As for me, I became the first girl in the history of Hackett Island to quit cheerleading without being injured. Macy Matlock became the second. The reason I gave Ms. D'Angelo was that my music life was taking off and I couldn't do weekend games. Macy didn't give a reason. She refuses to speak to me, but she never gets mean. She just ignores me, though she's still pretty loud and raucous about other people. She gets that way around me, as if to show me she doesn't care, but the cheerleading thing let me know that she does. She's waiting for me to come up to her. Maybe I will someday, though the idea of having friends on this island still makes me want to puke. Other than that, my digestive track is working well these days. I've even developed a strange liking for hot fudge sundaes.
I think it's prime that Macy has no best friend right now. And I think it's prime that both Phil and Scott have fisherman parents but neither of them took a job anywhere near the boats, where the pay is a whole lot better. I think everyone who was guilty has paid, and in a somewhat just fashion.

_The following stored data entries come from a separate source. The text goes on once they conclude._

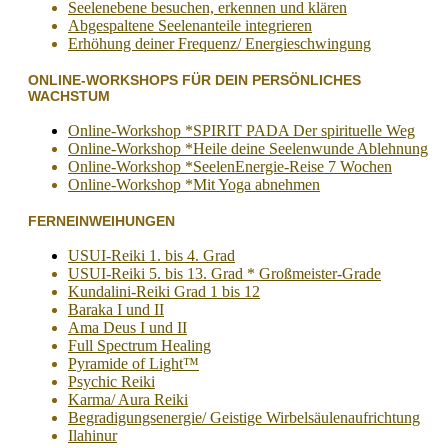
Seelenebene besuchen, erkennen und klären
Abgespaltene Seelenanteile integrieren
Erhöhung deiner Frequenz/ Energieschwingung
ONLINE-WORKSHOPS FÜR DEIN PERSÖNLICHES
WACHSTUM
Online-Workshop *SPIRIT PADA Der spirituelle Weg
Online-Workshop *Heile deine Seelenwunde Ablehnung
Online-Workshop *SeelenEnergie-Reise 7 Wochen
Online-Workshop *Mit Yoga abnehmen
FERNEINWEIHUNGEN
USUI-Reiki 1. bis 4. Grad
USUI-Reiki 5. bis 13. Grad * Großmeister-Grade
Kundalini-Reiki Grad 1 bis 12
Baraka I und II
Ama Deus I und II
Full Spectrum Healing
Pyramide of Light™
Psychic Reiki
Karma/ Aura Reiki
Begradigungsenergie/ Geistige Wirbelsäulenaufrichtung
Ilahinur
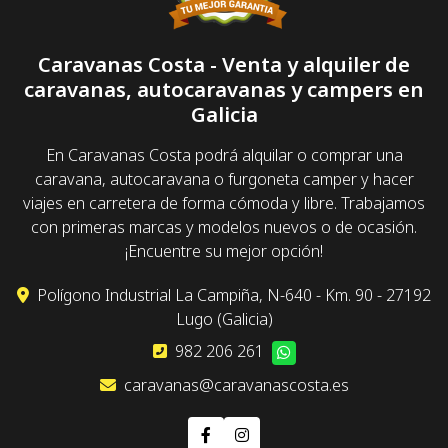
Caravanas Costa - Venta y alquiler de
caravanas, autocaravanas y campers en
Galicia
En Caravanas Costa podrá alquilar o comprar una
caravana, autocaravana o furgoneta camper y hacer
viajes en carretera de forma cómoda y libre. Trabajamos
con primeras marcas y modelos nuevos o de ocasión.
¡Encuentre su mejor opción!
Polígono Industrial La Campiña, N-640 - Km. 90 - 27192
Lugo (Galicia)
982 206 261
caravanas@caravanascosta.es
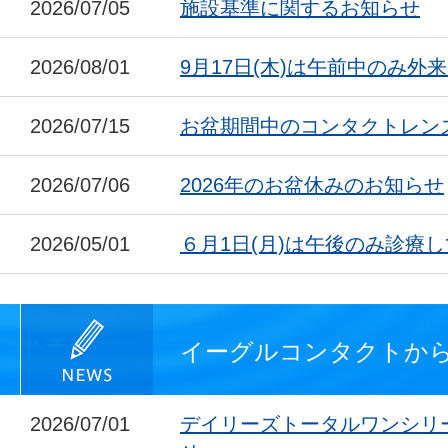
2026/07/05
施設基準に関するお知らせ
2026/08/01
9月17日(木)は午前中のみ外
2026/07/15
お盆期間中のコンタクトレン
2026/07/06
2026年のお盆休みのお知らせ
2026/05/01
６月1日(月)は午後のみ診療
イーグルコンタクトか
2026/07/01
デイリーズトータルワンシリ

Which isn't to say I'm going to wave a nine-hundred-dollar book all over Hackett, making wild and socially unacceptable accusations as to what Lani might have been. There's nothing in what happened that looks weirdly supernatural. We've got a suicide, three kids looking forward to living their lives in cheap, tiny apartments, two with a baby coming, and Macy Matlock hanging out by herself. The biggest weirdness has to do with Tony. Word is out that even after he got sober, he stuck to his story about why he crashed up his truck. He
still
says he kept seeing some gay kid in his rearview mirror. Because of his head injury as a kid, he qualifies for some kind of psychiatric assistance from the state. His mom is having him committed, and he could stay locked up for years.

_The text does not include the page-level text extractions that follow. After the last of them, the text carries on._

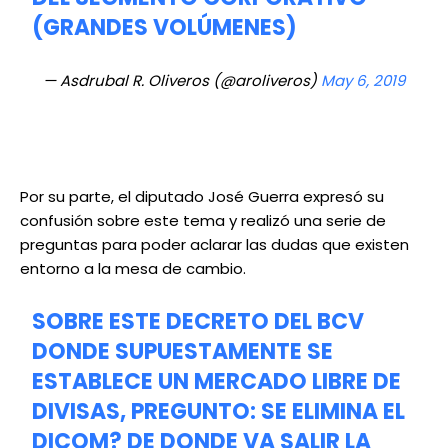
(GRANDES VOLÚMENES)
— Asdrubal R. Oliveros (@aroliveros)
May 6, 2019
Por su parte, el diputado José Guerra expresó su
confusión sobre este tema y realizó una serie de
preguntas para poder aclarar las dudas que existen
entorno a la mesa de cambio.
SOBRE ESTE DECRETO DEL BCV
DONDE SUPUESTAMENTE SE
ESTABLECE UN MERCADO LIBRE DE
DIVISAS, PREGUNTO: SE ELIMINA EL
DICOM? DE DONDE VA SALIR LA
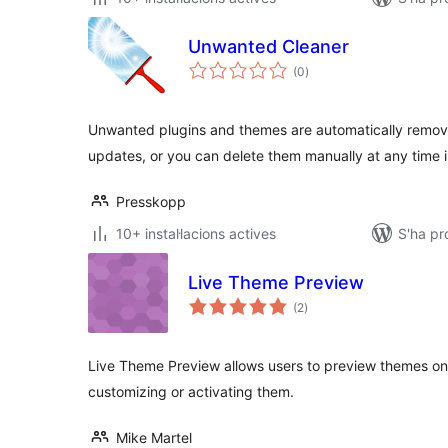
Unwanted Cleaner
puntuacions
(0
)
totals
Unwanted plugins and themes are automatically remo
updates, or you can delete them manually at any time 
Presskopp
10+ instal·lacions actives
S'ha pr
Live Theme Preview
puntuacions
(2
)
totals
Live Theme Preview allows users to preview themes on
customizing or activating them.
Mike Martel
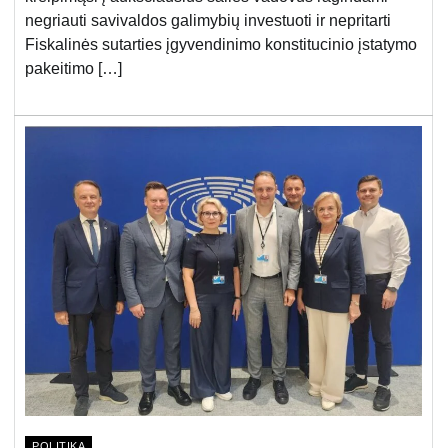
negriauti savivaldos galimybių investuoti ir nepritarti
Fiskalinės sutarties įgyvendinimo konstitucinio įstatymo
pakeitimo […]
POLITIKA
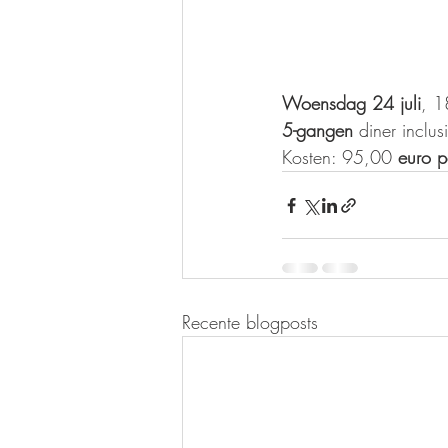
Woensdag 24 juli
, 1
5-gangen
 diner inclu
Kosten: 95,00
 euro p
Recente blogposts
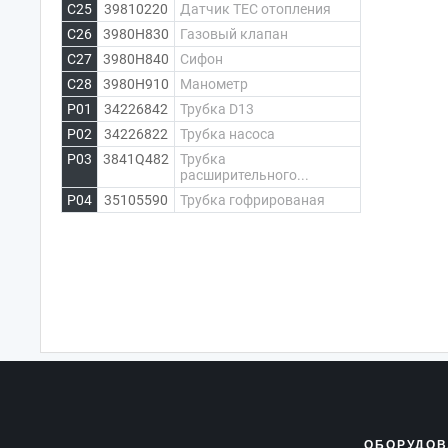
C25
39810220
Датчик ТЕС отопления
C26
3980H830
Газовый клапан
C27
3980H840
Сифон
C28
3980H910
Манометр
P01
34226842
Трубка D13
P02
34226822
Трубка насоса
P03
3841Q482
Трубка
расширительного...
P04
35105590
Трубка гофрированая
ОБОРУДОВ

Justice came down. Yet there wasn't much flamboyance about it. There wasn't enough to scream floating-angel revenge and have it sound completely credible.
If I add on what's happened with me—how the Claire Zone of Bad Luck seems temporarily out of service—it might add a little credibility to my story. I recorded four songs with Calcutta for P.A.R.A. (Philadelphia AIDS Relief Album), and the thing all but made us famous downtown. We got invited to play at huge halls in Philadelphia—and some in New York City—that I still can't believe. We've also been asked to do a major metro tour of eleven big cities in America, which we had to decline because people's health is not that stable, though no one has died. I have stayed in remission so far. Dr. Haverford once mentioned his theory that doing what makes you happy sometimes helps you stay healthy. For me, just being in a studio ... spending Saturday nights chilling with real musicians ... that was all I needed to feel on top of the world.
Jason and Mike encouraged me to help out with a support group started at Children's for people with post-traumatic stress disorder resulting from cancer. I went over there a few times and talked to the support group about how I got an eating disorder a year after chemo. I ate a hot fudge sundae in front of them, had them all laughing about Claire the klutz, dumb-stupid-Claire remarks, and my other charming talents. Sometimes I played my guitars, and they all would clap, and some would cry.